Mevcut SDR’ler ‘geri dönüştürülebilir’ veya başka amaçlara yönlendirilebilir mi? Üye ülkelerin, savunmasız ülkelere yardım etmek için tahsis ettikleri SDR’lerin bir kısmını gönüllü olarak kanalize etme seçenekleri nelerdir?

  • IMF İcra Kurulu’nun SDR’lerin kullanımına izin veren mevcut kararları uyarınca, SDR Departmanı katılımcıları ve öngörülen SDR sahiplerinin SDR’leri hem spot hem de vadeli olarak alıp satmalarına izin verilmektedir; SDR’leri ödünç almak, ödünç vermek veya rehin vermek; takaslarda SDR’leri kullanın; veya bağışlarda SDR’leri kullanın veya alın.
  • Güçlü dış pozisyonlara sahip SDR Departmanı katılımcıları, tarihsel olarak SDR varlıklarının bir kısmını ihtiyacı olan ülkelere yardım etmek için kullanmışlardır. Örneğin, mevcut kriz sırasında, birçok ülke, IMF’nin Yoksulluğu Azaltma ve Büyüme Vakfı’nın (PRGT) kredi kaynaklarını artırarak IMF’nin ayrıcalıklı finansmanını genişletmek için SDR varlıklarının bir kısmını kullandı. PRGT’nin geçen baharda başlatılan hızlı kredi seferberliği turunun bir parçası olarak bugüne kadar seferber edilen toplam yeni PRGT kredi kaynakları, yaklaşık 24 milyar $’dır ve bunun üçte ikisi veya yaklaşık 15 milyar $’ı mevcut SDR’lerin kullanımından kaynaklanmaktadır. Yoksulluğu Azaltma ve Büyüme Vakfı (PRGT) aracılığıyla sağlanan ayrıcalıklı destek şu anda faizsizdir.
  • Ayrıca, salgından kurtulmalarına yardımcı olmak için daha yoksul ve daha savunmasız ülkeleri desteklemek için güçlü dış pozisyonlara sahip üyelerden gönüllü olarak SDR’leri kanalize etmek için başka seçenekler de araştırıyoruz. Üyeliğin önceliklerine bağlı olarak, orta vadede dayanıklı ve sürdürülebilir büyüme için bu krizden daha yeşil toparlanmalar da dahil olmak üzere yapısal dönüşümleri kolaylaştırmak için yeni bir Dayanıklılık ve Sürdürülebilirlik Vakfı düşünülebilir. Diğer bir olasılık, SDR’leri çok taraflı kalkınma bankaları tarafından verilen kredileri desteklemek için kanalize etmek olabilir.

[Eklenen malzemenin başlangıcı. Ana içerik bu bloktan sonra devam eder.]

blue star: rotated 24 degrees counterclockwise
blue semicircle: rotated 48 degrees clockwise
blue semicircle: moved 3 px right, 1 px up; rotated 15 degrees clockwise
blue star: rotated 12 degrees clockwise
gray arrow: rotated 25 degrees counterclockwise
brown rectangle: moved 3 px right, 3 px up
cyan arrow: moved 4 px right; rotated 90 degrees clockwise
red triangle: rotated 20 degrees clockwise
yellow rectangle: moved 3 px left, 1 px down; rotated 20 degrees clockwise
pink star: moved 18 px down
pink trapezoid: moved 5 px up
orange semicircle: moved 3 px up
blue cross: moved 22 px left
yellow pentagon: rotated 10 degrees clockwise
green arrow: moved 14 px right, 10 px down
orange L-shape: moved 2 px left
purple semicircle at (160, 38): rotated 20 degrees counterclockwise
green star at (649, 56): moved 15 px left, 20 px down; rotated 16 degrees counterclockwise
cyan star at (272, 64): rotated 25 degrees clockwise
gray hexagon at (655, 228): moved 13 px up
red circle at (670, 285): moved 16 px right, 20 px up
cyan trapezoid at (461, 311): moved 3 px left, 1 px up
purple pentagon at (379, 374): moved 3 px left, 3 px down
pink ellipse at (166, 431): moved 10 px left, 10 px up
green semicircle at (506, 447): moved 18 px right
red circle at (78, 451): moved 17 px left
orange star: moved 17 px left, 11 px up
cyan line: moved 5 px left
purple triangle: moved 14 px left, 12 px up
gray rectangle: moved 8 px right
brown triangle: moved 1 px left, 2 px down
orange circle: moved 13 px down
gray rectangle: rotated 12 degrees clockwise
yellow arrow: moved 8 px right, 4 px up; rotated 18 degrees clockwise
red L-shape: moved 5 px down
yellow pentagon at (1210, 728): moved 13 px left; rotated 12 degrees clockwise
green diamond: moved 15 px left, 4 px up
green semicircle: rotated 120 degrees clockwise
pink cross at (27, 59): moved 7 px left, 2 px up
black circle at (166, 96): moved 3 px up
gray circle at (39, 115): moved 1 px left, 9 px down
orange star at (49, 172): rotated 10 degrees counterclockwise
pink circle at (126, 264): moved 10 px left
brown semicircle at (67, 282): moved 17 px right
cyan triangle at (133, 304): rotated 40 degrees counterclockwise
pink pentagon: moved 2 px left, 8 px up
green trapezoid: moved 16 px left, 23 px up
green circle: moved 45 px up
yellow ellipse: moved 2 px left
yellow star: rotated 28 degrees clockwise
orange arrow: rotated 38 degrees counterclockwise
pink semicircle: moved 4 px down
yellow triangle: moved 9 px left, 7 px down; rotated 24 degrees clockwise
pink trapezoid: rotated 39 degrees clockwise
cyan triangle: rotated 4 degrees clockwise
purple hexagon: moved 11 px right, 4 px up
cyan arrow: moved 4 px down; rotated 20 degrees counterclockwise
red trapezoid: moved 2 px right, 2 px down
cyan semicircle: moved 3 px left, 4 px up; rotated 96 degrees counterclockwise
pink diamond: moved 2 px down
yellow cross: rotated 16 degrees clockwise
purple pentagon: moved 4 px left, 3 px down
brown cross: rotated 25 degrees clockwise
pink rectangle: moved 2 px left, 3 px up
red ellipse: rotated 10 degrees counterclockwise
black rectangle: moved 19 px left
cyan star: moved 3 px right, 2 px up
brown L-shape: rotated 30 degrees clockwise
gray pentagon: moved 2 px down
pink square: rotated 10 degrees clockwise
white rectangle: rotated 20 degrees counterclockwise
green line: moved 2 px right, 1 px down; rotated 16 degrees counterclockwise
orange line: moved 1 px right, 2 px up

SDR tahsisatı IMF’den bir kredi midir?

Özel Çekme Hakkı (SDR) tahsisi, IMF’den alınan bir kredi değildir. IMF, SDR’leri tahsis ettiğinde, SDR Departmanındaki katılımcılar, faiz getiren bir rezerv varlığı (SDR tutma) ve SDR Departmanına karşılık gelen uzun vadeli bir borç (SDR tahsisi) ile temsil edilen koşulsuz likidite alırlar.

Genel bir SDR tahsisine dahil olan herhangi bir maliyet var mı? SDR’leri tutmanın başka bir maliyeti var mı?

  • Bir SDR tahsisi ‘maliyetsizdir’. Bir SDR tahsisi iki unsuru içerir: SDR Departmanı katılımcılarının (şu anda tüm Fon üyeleri) SDR’lerin (yükümlülüklerin) tahsisinde bir artış ve SDR’lerin (varlıkların) elindeki artışla eşleşen bir artış. SDR Departmanı, her üyeye SDR varlıkları için faiz öder ve her üyenin SDR tahsisleri üzerinden aynı oranda SDR faiz oranı ) ücret alır . Bu nedenle, SDR tahsisi tüm üyeler için ‘maliyetsizdir’, çünkü ülkeler SDR tahsislerini kullanmazlarsa, masraflar ve faiz sıfıra düşer. Katılımcılar, SDR Departmanının operasyonel maliyetlerini karşılamak için çok küçük bir yıllık vergiye tabidir (son zamanlarda, her katılımcının kümülatif tahsisi üzerinden alınan yüzde birin yaklaşık binde biri).
  • SDR’lerin kullanımı ‘ücretsiz’ değildir. SDR’lerin kullanımı, bir ülke kümülatif SDR tahsisine kıyasla SDR varlıklarını azalttığında ortaya çıkar. SDR’lerini para birimine çeviren ülkeler, kümülatif SDR tahsisleri ile SDR varlıkları arasındaki fark üzerinden net ücrete tabi olacaktır. SDR faiz oranı (20 Ağustos itibarıyla), 0.05 civarındadır. Gönüllü bir işlem kapsamında veya atama yoluyla SDR’leri alan üyeler, bir rezerv varlığını bir başkasıyla etkin bir şekilde değiştirerek döviz sağlamalıdır.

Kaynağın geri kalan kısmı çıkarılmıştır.